Según comenta el estudio, movimientos como el #MeToo han llevado a destacar la realidad y, en todo caso, la frecuencia de la violencia sexual. Sin embargo, ningún estudio reciente había evaluado la prevalencia del sexo coaccionado durante el primer encuentro sexual de las mujeres, ni sus consecuencias para la salud.

Para este estudio, sus autoras y autores realizaron un análisis transversal de la Encuesta Nacional de Crecimiento Familiar, entre 2011-2017, que incluyó una muestra poblacional de 13.310 mujeres estadounidenses, de 18 a 44 años, que respondieron libremente a la cuestión de si su primera experiencia sexual había sido voluntaria o bajo coacción. De esta manera, el 6.5% de las mujeres informaron haber tenido una primera relación sexual tras ser verbalmente coaccionadas. Los datos sitúan la edad media para este tipo de iniciación sexual en 15.6 años, versus 17.4 de las primeras relaciones sexuales voluntariamente consentidas. 

En comparación con las mujeres con iniciación sexual voluntaria, las mujeres con iniciación sexual forzada fueron más propensas a experimentar un primer embarazo no deseado, un aborto, endometriosis, enfermedad inflamatoria pélvica y problemas con la ovulación o la menstruación. También resultaron ser más propensas a tener una salud regular o deficiente y más dificultad para completar tareas.
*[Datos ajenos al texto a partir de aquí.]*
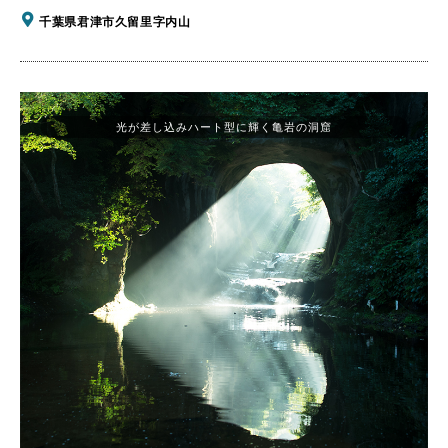
千葉県君津市久留里字内山
光が差し込みハート型に輝く亀岩の洞窟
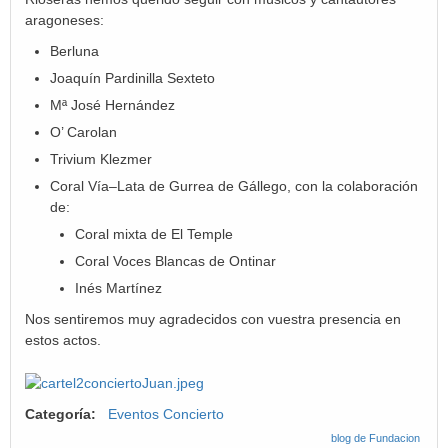
aragoneses:
Berluna
Joaquín Pardinilla Sexteto
Mª José Hernández
O’ Carolan
Trivium Klezmer
Coral Vía–Lata de Gurrea de Gállego, con la colaboración
de:
Coral mixta de El Temple
Coral Voces Blancas de Ontinar
Inés Martínez
Nos sentiremos muy agradecidos con vuestra presencia en
estos actos.
Categoría:
Eventos Concierto
blog de Fundacion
En la misma línea, el estudio concluye que para una de cada 16 mujeres, la primera experiencia inicial en las relaciones sexuales fue una violación; mientras que el 56% informó haber sido presionadas verbalmente para iniciarse en las relaciones sexuales.

Estos hallazgos resaltan, según el estudio, la necesidad de medidas de salud pública y cambios socioculturales para prevenir la violencia sexual, particularmente la iniciación sexual bajo coacción.